TASK GOAL:
Work out how many lines of the listing below mention the word "können", and give only that figure.

ENTRIES SUPPLIED:
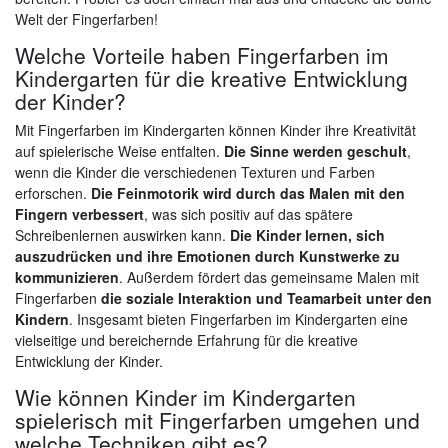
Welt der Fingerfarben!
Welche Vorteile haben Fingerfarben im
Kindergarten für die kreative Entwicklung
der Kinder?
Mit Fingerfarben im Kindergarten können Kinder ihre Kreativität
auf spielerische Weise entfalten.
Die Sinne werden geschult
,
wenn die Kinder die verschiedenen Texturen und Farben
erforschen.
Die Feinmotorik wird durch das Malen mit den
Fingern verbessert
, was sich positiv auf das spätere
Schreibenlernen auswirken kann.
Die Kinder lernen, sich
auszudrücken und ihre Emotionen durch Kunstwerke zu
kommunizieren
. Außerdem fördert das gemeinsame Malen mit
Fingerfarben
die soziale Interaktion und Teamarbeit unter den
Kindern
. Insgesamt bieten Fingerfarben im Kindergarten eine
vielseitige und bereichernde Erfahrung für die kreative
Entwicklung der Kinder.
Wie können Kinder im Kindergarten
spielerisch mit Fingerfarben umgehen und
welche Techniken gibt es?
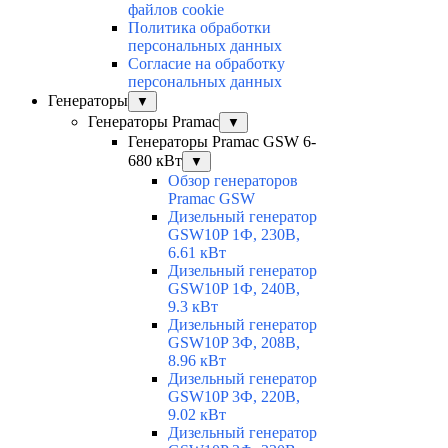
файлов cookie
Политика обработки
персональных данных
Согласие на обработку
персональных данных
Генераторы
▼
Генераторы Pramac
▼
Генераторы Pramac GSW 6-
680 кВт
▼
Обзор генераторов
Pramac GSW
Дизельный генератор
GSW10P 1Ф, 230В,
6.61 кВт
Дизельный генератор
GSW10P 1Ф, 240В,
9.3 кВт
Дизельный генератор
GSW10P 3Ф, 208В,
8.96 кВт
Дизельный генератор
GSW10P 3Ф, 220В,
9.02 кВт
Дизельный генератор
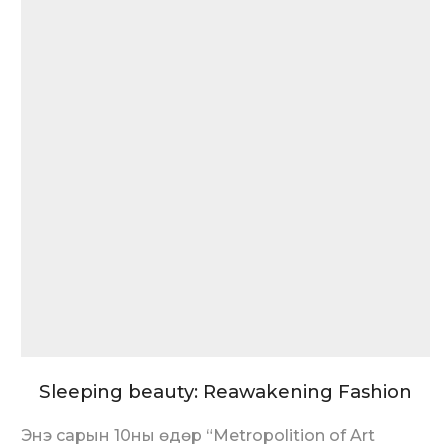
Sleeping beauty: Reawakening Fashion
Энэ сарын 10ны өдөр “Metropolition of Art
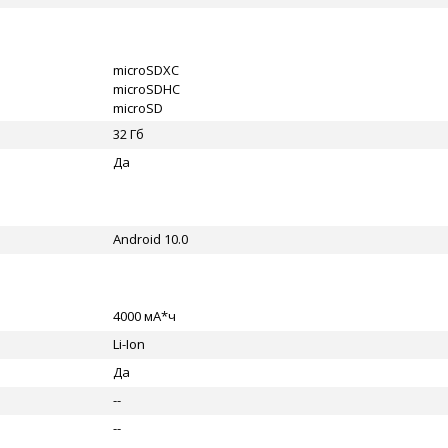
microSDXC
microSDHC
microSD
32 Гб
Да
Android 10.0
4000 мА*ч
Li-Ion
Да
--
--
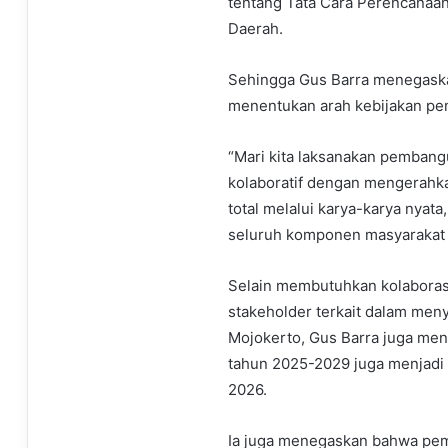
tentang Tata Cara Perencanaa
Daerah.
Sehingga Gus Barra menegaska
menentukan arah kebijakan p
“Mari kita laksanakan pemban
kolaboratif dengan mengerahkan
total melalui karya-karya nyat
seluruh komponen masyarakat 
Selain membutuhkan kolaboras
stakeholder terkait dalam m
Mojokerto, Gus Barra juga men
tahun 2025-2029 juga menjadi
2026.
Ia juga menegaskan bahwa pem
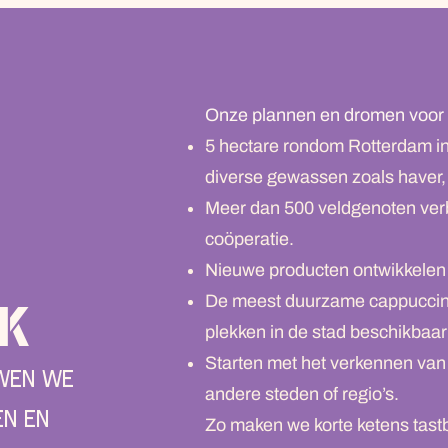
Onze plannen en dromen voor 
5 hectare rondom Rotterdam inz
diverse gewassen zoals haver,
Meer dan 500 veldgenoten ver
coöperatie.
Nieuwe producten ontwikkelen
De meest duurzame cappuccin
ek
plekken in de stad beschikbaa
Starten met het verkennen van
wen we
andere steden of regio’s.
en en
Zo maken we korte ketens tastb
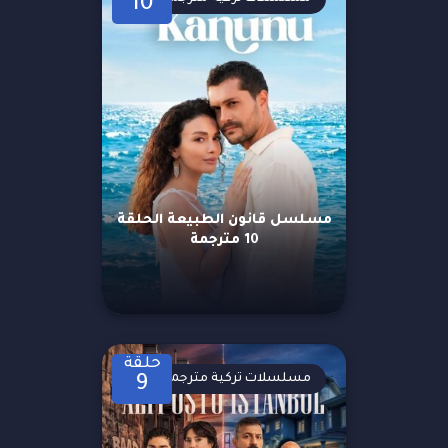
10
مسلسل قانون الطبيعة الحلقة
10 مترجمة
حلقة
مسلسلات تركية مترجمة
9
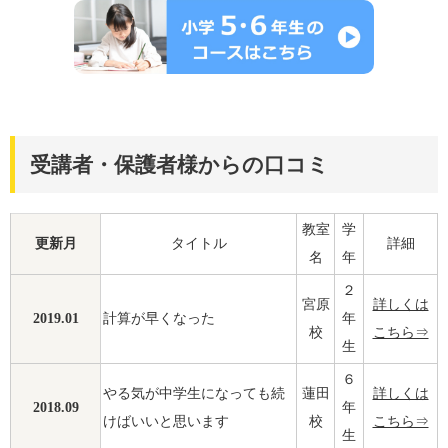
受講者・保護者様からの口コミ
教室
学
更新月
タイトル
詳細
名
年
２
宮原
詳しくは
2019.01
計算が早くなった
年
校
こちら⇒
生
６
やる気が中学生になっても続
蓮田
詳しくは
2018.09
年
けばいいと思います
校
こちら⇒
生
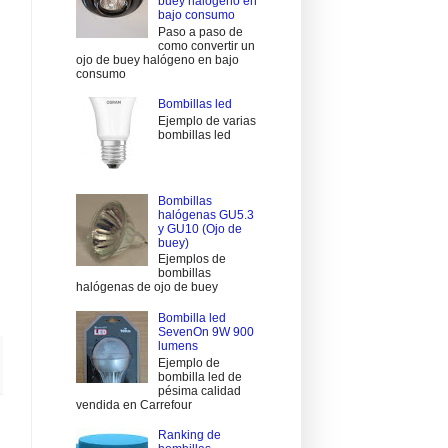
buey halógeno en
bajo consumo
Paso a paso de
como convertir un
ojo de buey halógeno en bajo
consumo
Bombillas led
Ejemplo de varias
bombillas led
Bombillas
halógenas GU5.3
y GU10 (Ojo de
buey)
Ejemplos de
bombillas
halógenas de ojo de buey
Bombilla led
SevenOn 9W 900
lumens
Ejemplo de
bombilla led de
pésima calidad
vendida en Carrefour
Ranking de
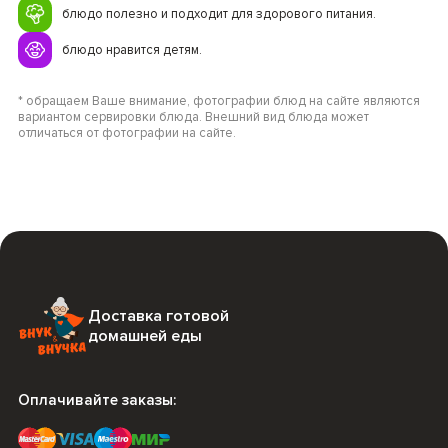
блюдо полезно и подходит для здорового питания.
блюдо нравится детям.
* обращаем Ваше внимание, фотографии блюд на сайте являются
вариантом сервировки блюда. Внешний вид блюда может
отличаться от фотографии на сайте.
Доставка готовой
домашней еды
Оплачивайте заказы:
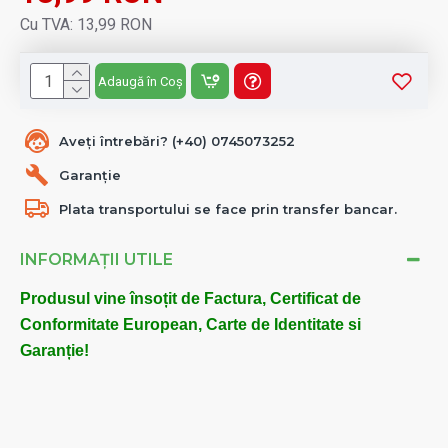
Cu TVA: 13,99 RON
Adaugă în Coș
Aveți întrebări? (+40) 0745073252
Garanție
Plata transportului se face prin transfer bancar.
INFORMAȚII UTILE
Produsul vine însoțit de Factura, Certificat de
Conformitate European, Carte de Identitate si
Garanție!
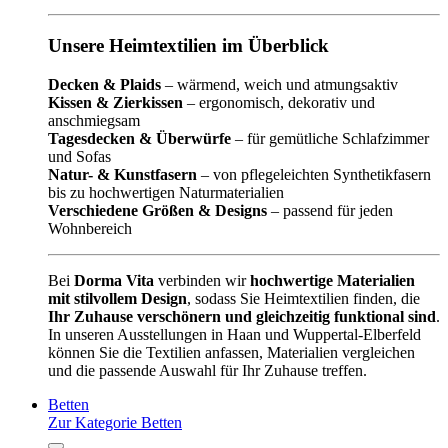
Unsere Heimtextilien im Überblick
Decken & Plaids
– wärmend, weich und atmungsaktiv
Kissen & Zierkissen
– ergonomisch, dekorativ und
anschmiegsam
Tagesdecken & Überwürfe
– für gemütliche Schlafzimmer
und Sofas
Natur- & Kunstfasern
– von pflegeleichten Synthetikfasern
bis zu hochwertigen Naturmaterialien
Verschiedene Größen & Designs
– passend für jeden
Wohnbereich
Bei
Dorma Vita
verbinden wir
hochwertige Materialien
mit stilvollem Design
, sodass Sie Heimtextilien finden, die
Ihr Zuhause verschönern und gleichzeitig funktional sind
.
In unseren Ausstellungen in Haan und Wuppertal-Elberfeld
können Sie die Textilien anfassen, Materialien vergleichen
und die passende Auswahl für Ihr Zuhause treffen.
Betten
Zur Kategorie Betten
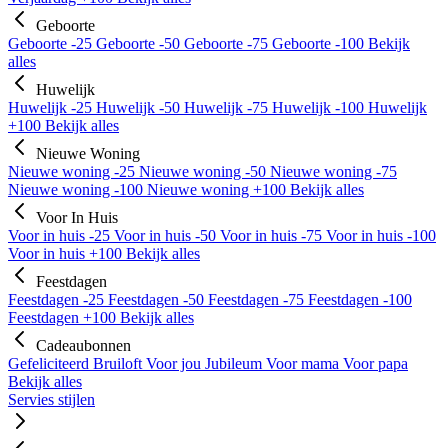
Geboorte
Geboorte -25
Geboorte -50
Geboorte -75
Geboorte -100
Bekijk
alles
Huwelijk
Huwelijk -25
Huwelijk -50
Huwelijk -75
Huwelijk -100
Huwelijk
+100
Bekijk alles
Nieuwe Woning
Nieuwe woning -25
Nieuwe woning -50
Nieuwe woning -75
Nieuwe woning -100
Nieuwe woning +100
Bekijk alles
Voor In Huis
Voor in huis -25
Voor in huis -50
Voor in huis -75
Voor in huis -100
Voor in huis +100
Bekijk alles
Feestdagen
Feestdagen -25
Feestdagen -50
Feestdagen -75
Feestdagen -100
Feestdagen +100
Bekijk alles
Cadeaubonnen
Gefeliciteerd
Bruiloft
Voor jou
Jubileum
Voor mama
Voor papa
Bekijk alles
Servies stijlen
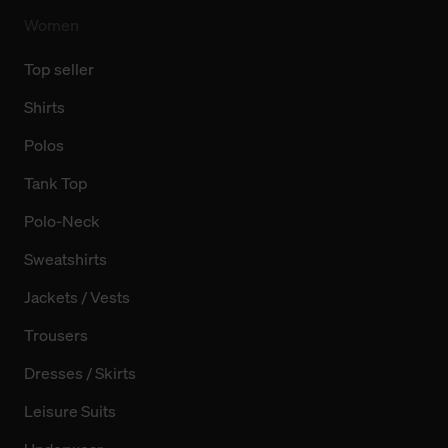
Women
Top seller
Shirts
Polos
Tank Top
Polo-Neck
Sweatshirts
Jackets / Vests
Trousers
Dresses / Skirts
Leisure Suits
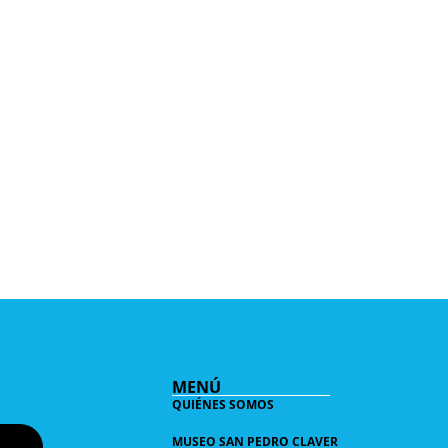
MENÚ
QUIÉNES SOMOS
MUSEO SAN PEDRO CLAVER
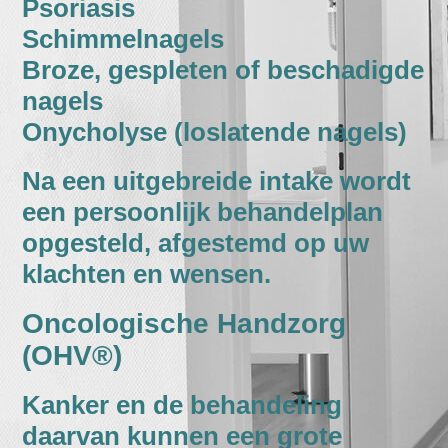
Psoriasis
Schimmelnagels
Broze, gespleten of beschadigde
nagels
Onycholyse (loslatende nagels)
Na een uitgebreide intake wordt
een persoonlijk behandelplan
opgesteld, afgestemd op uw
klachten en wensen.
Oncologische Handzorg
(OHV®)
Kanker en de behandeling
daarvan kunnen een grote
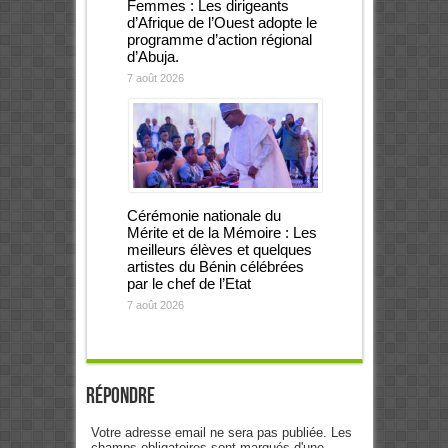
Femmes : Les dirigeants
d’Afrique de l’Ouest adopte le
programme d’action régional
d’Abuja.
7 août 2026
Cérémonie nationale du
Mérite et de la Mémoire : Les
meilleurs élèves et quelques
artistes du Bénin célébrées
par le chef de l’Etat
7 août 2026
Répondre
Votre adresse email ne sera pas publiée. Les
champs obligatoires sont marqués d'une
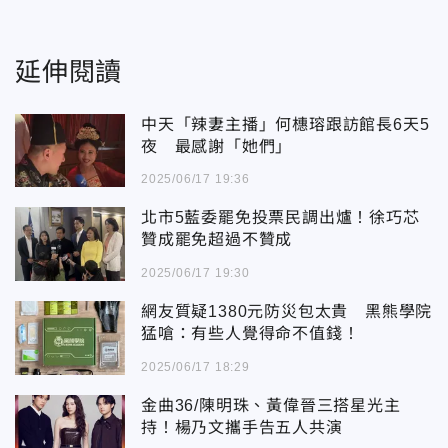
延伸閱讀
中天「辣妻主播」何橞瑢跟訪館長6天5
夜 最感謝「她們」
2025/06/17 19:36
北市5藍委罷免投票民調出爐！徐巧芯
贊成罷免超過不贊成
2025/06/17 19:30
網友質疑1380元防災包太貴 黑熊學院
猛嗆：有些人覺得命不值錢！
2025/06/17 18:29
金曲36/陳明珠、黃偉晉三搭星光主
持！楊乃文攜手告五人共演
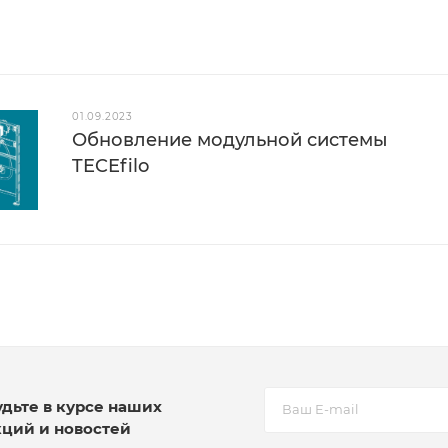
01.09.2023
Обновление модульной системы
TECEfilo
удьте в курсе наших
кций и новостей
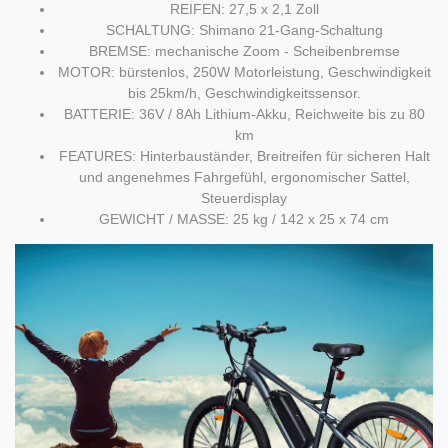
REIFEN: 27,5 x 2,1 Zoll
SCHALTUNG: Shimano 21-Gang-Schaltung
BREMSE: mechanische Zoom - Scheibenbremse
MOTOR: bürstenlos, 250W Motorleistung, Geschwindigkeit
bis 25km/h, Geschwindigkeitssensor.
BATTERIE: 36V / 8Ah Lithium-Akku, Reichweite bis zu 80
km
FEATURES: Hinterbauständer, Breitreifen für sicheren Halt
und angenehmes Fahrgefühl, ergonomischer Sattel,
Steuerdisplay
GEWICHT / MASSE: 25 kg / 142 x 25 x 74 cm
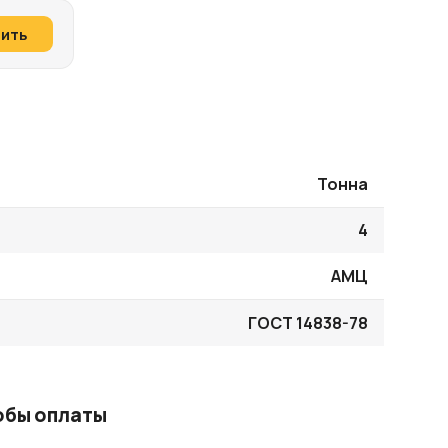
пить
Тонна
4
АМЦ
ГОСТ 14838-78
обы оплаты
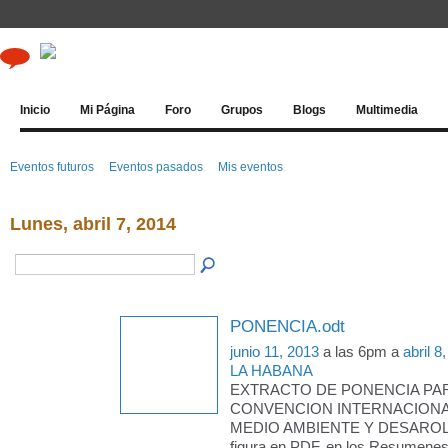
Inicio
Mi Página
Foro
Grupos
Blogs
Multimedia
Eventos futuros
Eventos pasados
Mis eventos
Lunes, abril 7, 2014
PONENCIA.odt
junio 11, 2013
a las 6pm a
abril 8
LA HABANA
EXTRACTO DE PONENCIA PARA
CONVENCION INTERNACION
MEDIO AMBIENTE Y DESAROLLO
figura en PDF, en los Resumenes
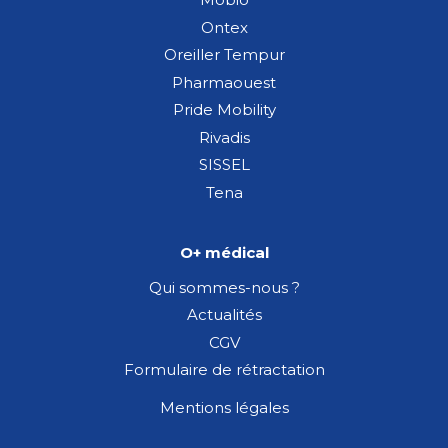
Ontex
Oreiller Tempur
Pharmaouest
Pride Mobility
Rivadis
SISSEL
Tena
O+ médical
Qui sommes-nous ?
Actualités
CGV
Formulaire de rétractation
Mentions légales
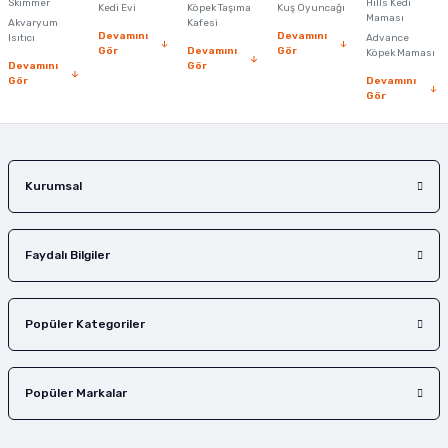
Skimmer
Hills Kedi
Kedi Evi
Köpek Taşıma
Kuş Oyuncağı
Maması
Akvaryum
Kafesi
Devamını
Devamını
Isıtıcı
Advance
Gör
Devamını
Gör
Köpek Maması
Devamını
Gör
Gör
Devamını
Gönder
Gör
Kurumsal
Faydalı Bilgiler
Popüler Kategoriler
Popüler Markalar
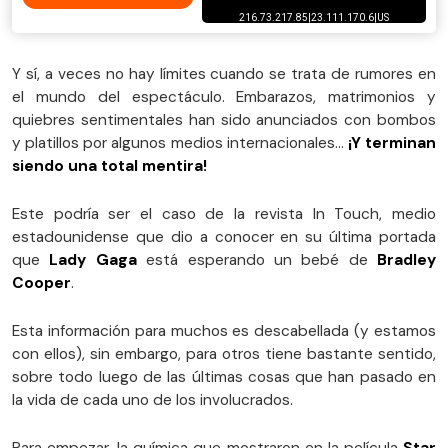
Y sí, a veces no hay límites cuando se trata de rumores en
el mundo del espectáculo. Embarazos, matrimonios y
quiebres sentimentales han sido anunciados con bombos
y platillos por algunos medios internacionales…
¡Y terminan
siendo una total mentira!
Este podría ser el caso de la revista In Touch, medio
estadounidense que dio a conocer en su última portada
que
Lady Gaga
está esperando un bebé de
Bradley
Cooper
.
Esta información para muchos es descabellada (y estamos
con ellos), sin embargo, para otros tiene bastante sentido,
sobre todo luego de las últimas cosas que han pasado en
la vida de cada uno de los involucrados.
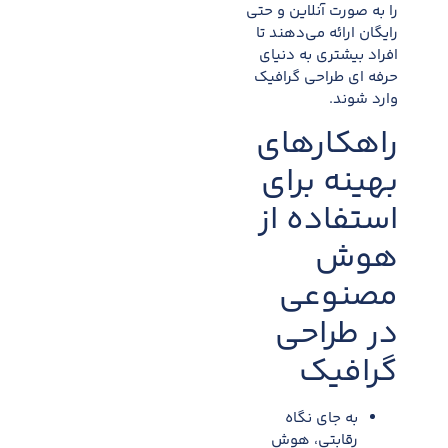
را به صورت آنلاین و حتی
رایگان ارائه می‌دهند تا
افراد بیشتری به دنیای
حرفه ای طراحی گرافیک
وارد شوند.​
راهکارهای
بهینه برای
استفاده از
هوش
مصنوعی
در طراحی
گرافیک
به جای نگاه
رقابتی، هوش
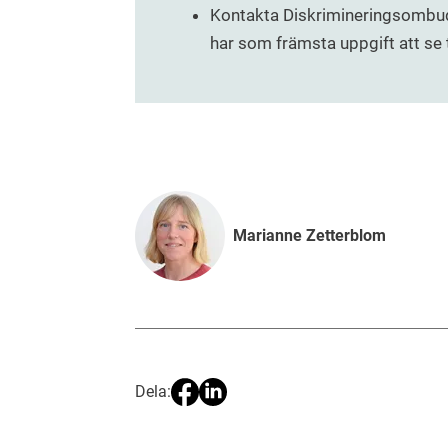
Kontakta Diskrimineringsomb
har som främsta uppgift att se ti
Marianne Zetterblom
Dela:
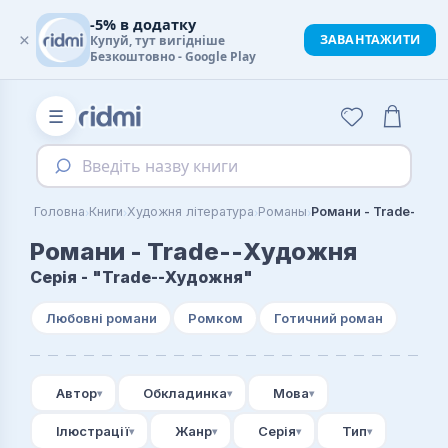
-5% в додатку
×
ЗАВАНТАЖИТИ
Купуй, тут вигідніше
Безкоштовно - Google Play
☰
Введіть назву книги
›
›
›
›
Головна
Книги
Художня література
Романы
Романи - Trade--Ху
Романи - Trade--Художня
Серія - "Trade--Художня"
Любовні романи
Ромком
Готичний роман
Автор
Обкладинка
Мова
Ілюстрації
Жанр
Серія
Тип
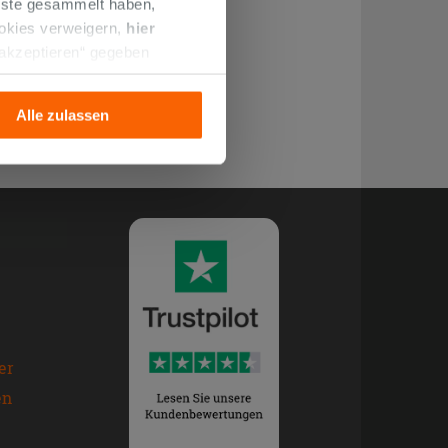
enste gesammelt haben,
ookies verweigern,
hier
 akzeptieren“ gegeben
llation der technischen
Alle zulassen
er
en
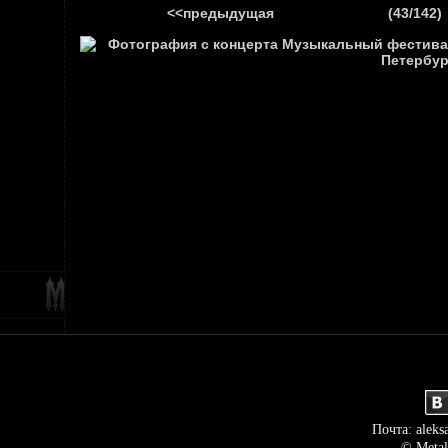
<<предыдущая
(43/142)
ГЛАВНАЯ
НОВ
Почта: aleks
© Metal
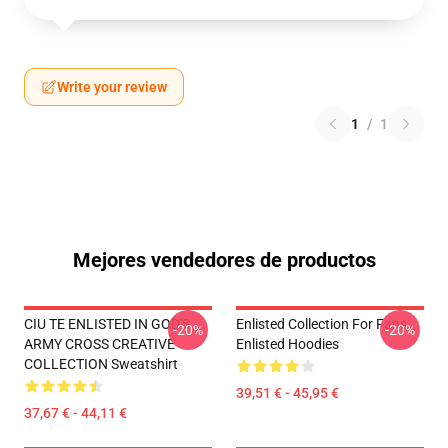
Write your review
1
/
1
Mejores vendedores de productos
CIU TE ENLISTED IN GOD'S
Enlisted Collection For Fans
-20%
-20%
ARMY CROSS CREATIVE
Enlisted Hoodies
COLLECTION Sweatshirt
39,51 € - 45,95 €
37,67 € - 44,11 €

TASK RESPONSE:
3